OCtoSV said:
USCTrojanCPA said:
The California Court Company said:
there is a difference between primary and investment properties. if a house that is exactly what you are looking for, and you can afford it, plan to stay it long term (forever home for Calbears and unicorn for USC) it really doesn't matter if you overpay it by 10 or 20%.....you only live it once.
USCTrojanCPA said:
OCtoSV said:
Is anyone but CalBruin or USC purchasing right now? I personally pulled back from levering up to get a unicorn property months ago based on how I read the tea leaves but I?m conservative by nature and support a family on my earnings and am well into a 1.99 15 yr. My equity portfolio seems to have priced in the looming stagflation but I feel that pain is still to come in residential real estate pricing, and given none of us have lived the bursting of a 40 yr bond bubble I fear the decline will be slow and long.
There's a lot more people than just CalBear and I who bought. I bought because the property that I purchased only comes around once every few years (at least for me) and I don't care what prices will do in 1, 2, 3, 5, or even 10 years as this is house is it for me. Also, I have about 8 years in liquid reserves to cover payments for all my properties (including assuming my rentals don't generate rental income) so may be more risk tolerant than most but I also do it when I can I can financially manage the additional financial burden.

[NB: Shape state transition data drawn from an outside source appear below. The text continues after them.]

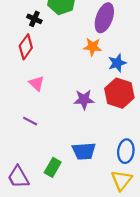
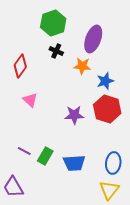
black cross: (34, 19) -> (56, 51), moved
purple line: (30, 121) -> (24, 151), moved
green rectangle: (53, 167) -> (45, 156), moved

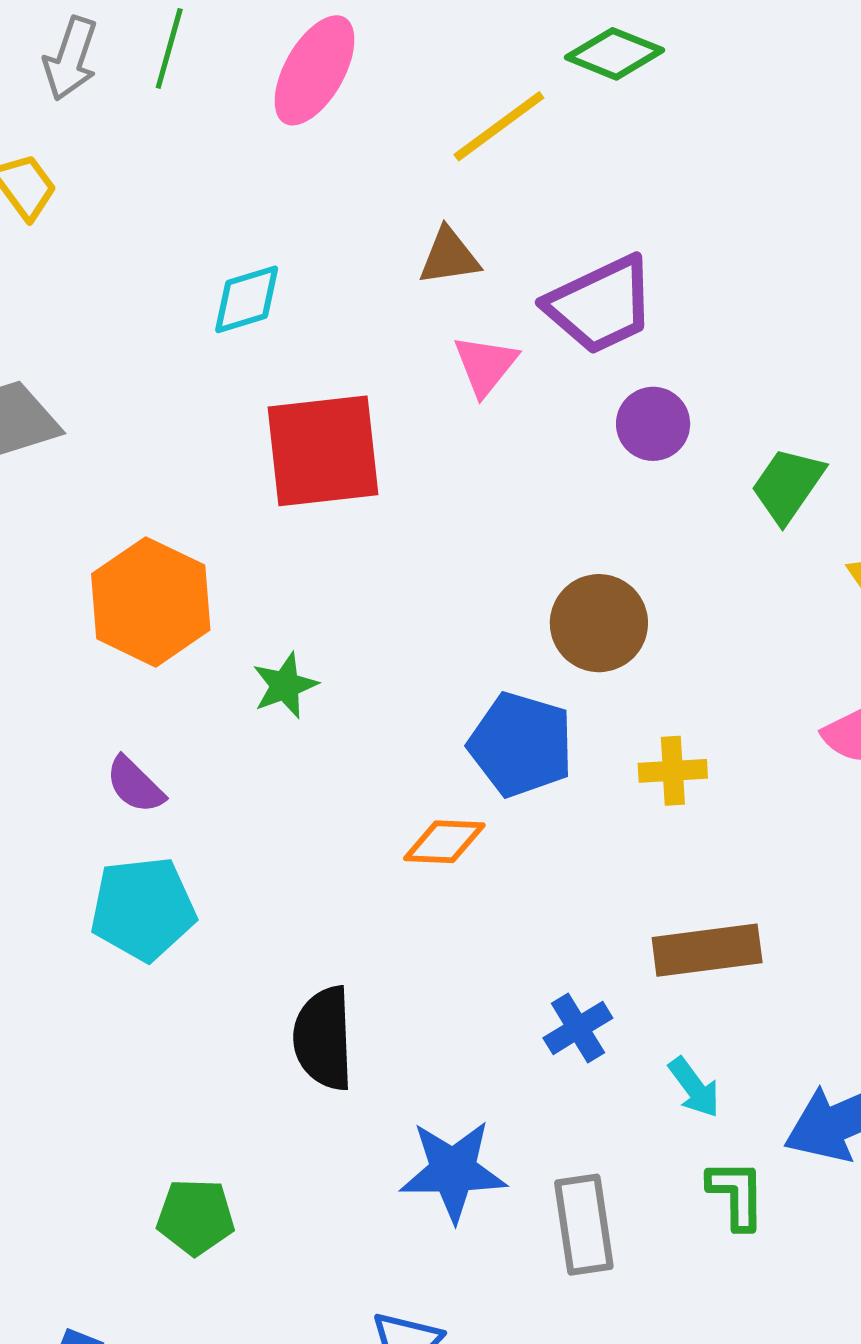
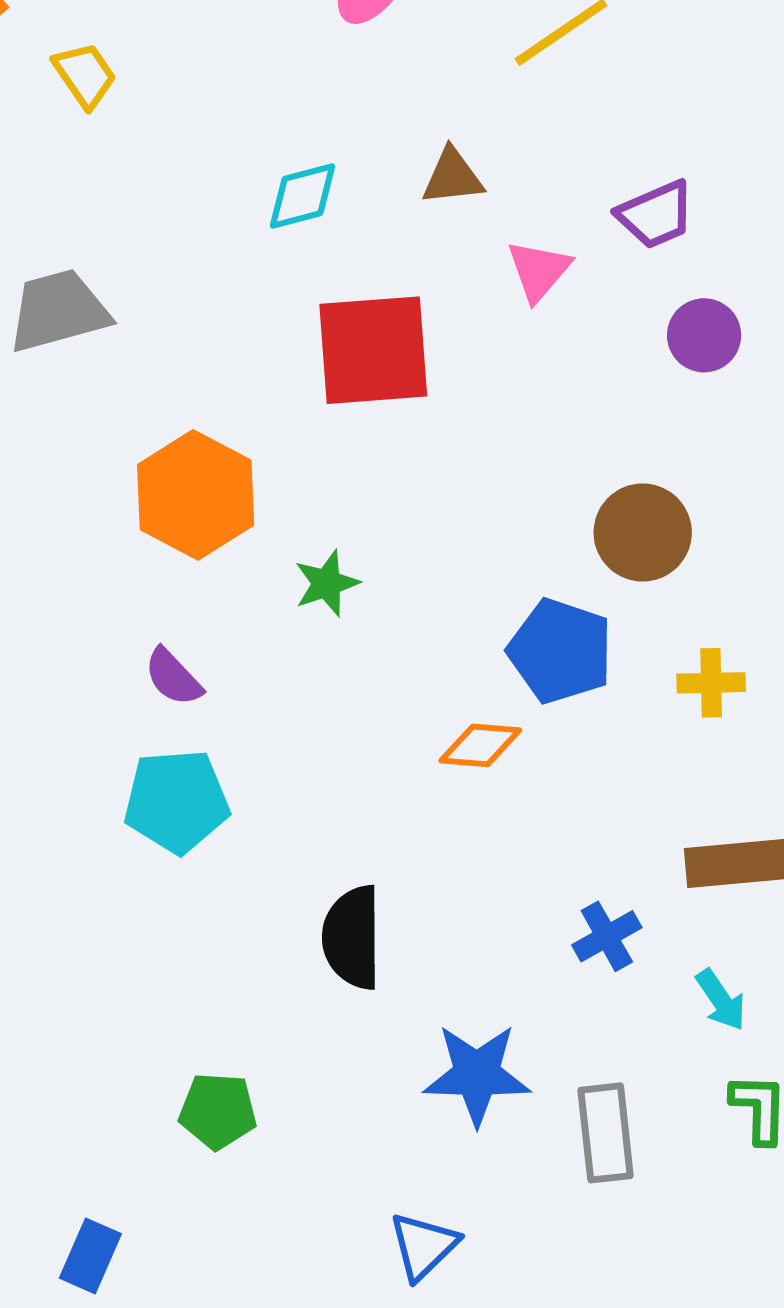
brown triangle: (449, 257) -> (452, 177), moved
purple trapezoid: (600, 305) -> (656, 215), size x0.7

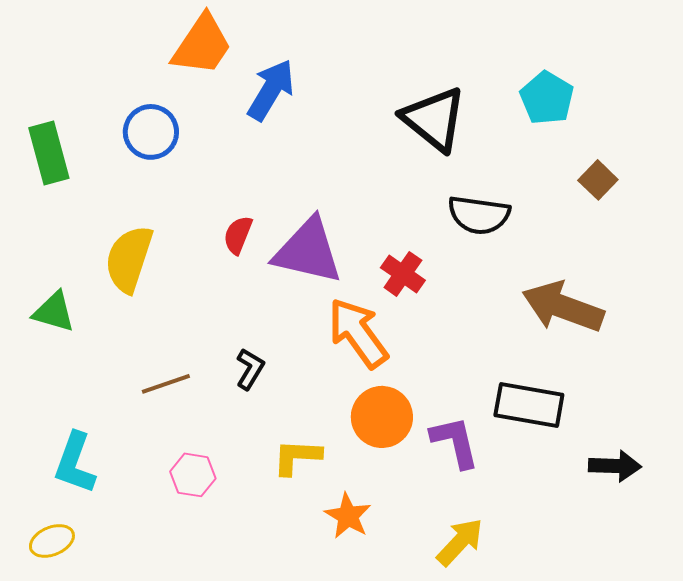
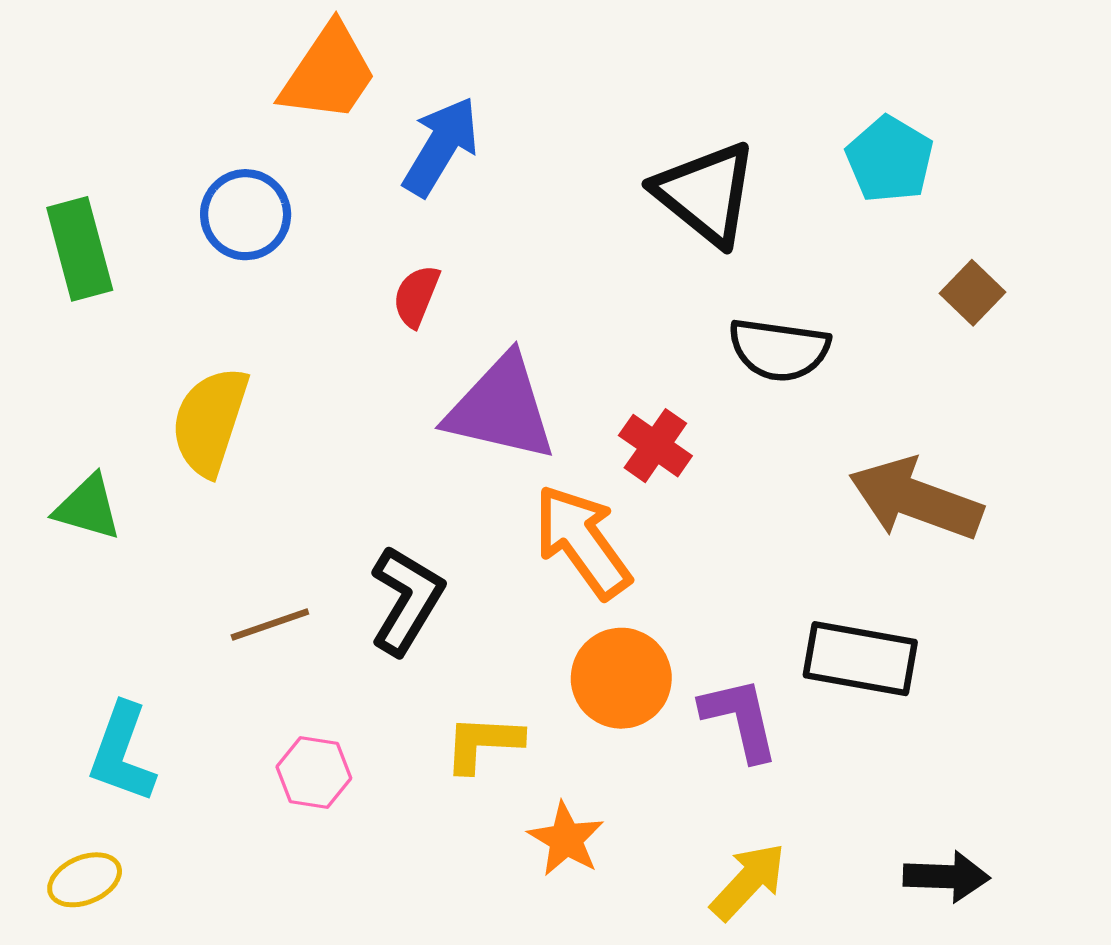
red semicircle: (238, 235) -> (416, 296), moved
black L-shape: (250, 369) -> (407, 600), size x1.6
black arrow: (615, 466) -> (947, 877), moved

Bingo, the most valuable asset in life is time.
Recall my prediction is close to a 40% hit, and I'm very sure we'll see that, especially above $2M, especially in OC without the organic high paying job base. I am very confident rates will now pass 8% as the Fed is intent on deterring purchases at current pricing levels, and a crapload of boomers all across the 15M+ population SoCal area are going to be panicked sellers over the next 1-2 years as they try to get themselves out of CA. Boomers and job losses, especially in FIRE as SG pointed out, will drive the inventory.
It would eat at me if I overpayed by 20%, let alone 40%.
I'm quite confident that your prediction about 40% drop is completely wrong. Also, I bought at the end of 2021, so I didn't really overpay that much. Housing price has gone up about 20% since I bought. I don't think housing price will drop more than 20%, which means it will just drop back to what I paid.
But the most important thing, as CV and Martin already said, this is my primary residence, and forever home at that, so I don't care even if it does drop 40%, meaning I overpaid by 20%.
This may not be the unicorn home, but it checked out almost all the boxes we desired: new construction (a
MUST for my wife), location (unlike some TI'ers, we
love PS), floorplan (we love IP's cookie cutter floorplan ;D). And it has a good size lot too, unlike most of the homes in Irvine.
The only box that didn't check for me is the lack of driveway, but it's not that important to my wife. Personally, I would have prefer Highland, which checked out two more boxes for me, driveway and NO parking on the street. I'm probably the only person in the world who likes the idea of no parking on the street. ;D Unfortunately, the Highland home that we would have got would come with extremely small lot. So we decided on the bigger lot (plus some privacy) over driveway.
The main driving factor for us is that there aren't many new construction left in Irvine. We don't like Great Park, so that only leaves PS and OH. PS will be built out soon and OH is going to be too expensive for us, so we can't wait. And, of course, if we don't buy in Irvine, we can't sell our Eastvale home either, so if a drop is coming, that one will most likely drop even more.